Properties of voltage‐activated [Ca 2+ ] i transients in single smooth muscle cells isolated from pregnant rat uterus

1 The intracellular calcium concentration ([Ca 2+ ] i ) was measured at 35 °C using the fluorescent indicator indo‐1 in patch‐clamped, single uterine myocytes from pregnant rats to investigate the relationship between depolarization, Ca 2+ current ( I Ca ) and [Ca 2+ ] i . 2 Membrane depolarization activated I Ca and produced a [Ca 2+ ] i transient. The rapid increase in [Ca 2+ ] i occurred at the same time as the inward I Ca . Both I Ca and the increase in [Ca 2+ ] i were abolished by nifedipine (10 μ m ). 3 When the membrane potential was held at ‐80 mV the threshold depolarization for an increase in [Ca 2+ ] i was about ‐55 to ‐50 mV. As the magnitude of the depolarization was increased to about 0 mV there was an increase in the size of both I Ca and the increase in [Ca 2+ ] i . As the magnitude of the depolarization was further increased both I Ca and the [Ca 2+ ] i increase declined. 4 When the depolarizing pulses were applied at 3 Hz to mimic normal action potentials then the individual [Ca 2+ ] i transients did not fully relax and a tetanic rise of [Ca 2+ ] i was observed. Under these conditions, there was not a simple relationship between the magnitude of the Ca 2+ response and Ca 2+ entry.

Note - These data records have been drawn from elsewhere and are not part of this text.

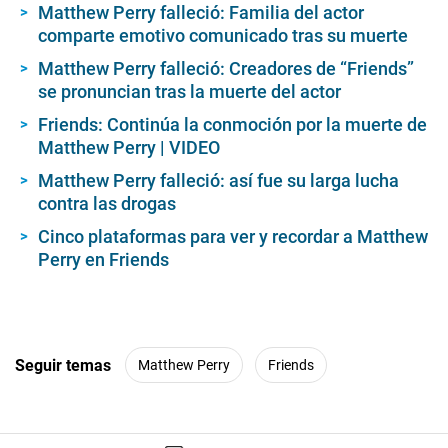
Matthew Perry falleció: Familia del actor
comparte emotivo comunicado tras su muerte
Matthew Perry falleció: Creadores de “Friends”
se pronuncian tras la muerte del actor
Friends: Continúa la conmoción por la muerte de
Matthew Perry | VIDEO
Matthew Perry falleció: así fue su larga lucha
contra las drogas
Cinco plataformas para ver y recordar a Matthew
Perry en Friends
Seguir temas
Matthew Perry
Friends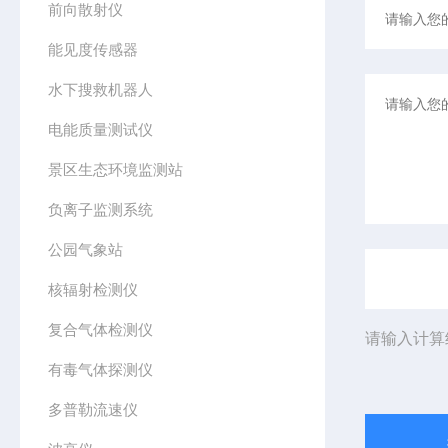
前向散射仪
能见度传感器
水下搜救机器人
电能质量测试仪
景区生态环境监测站
负离子监测系统
公园气象站
核辐射检测仪
复合气体检测仪
请输入计算
有毒气体探测仪
多普勒流速仪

When pairs of depolarizing pulses were applied, the increase in [Ca 2+ ] i produced by the second pulse was larger (in relation to the magnitude of the L‐type Ca 2+ current) than that produced by the first pulse. This facilitation was abolished by both ryanodine and cyclopiazonic acid suggesting a role for release from intracellular stores. 5 We conclude that the L‐type Ca 2+ current is the major source of Ca 2+ ions entering the cell to produce the [Ca 2+ ] i transient on depolarization. The magnitude of the increase in [Ca 2+ ] i may, however, be amplified by Ca 2+ ‐induced Ca 2+ release.